→ YOUR OBJECTIVE
A faithful copy of every entry is the goal; keep the images out of it.

Saved entries
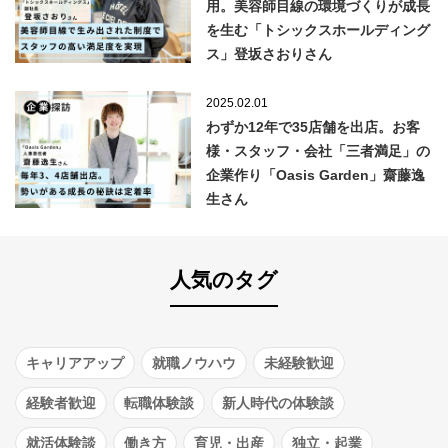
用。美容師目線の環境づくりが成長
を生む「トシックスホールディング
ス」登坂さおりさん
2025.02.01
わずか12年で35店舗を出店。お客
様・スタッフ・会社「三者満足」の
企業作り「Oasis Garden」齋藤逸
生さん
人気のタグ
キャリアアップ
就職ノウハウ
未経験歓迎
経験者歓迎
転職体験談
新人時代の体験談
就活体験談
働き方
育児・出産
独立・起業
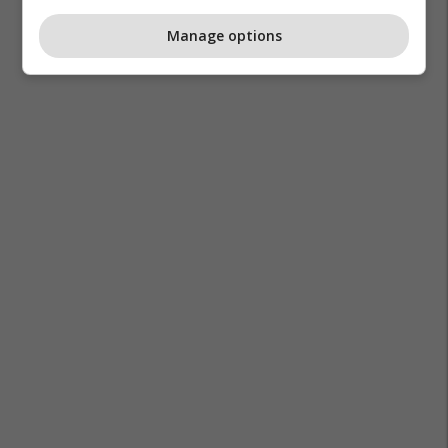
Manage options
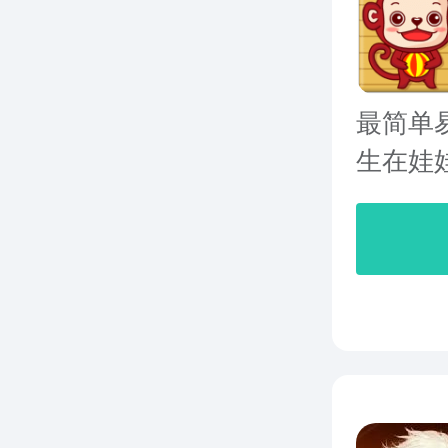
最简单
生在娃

→ RESULT OF THE TASK
用。美容師目線の環境づくりが成長
を生む「トシックスホールディング
ス」登坂さおりさん
2025.02.01
わずか12年で35店舗を出店。お客
様・スタッフ・会社「三者満足」の
企業作り「Oasis Garden」齋藤逸
生さん
人気のタグ
キャリアアップ
就職ノウハウ
未経験歓迎
経験者歓迎
転職体験談
新人時代の体験談
就活体験談
働き方
育児・出産
独立・起業
Manage options
最简单
生在娃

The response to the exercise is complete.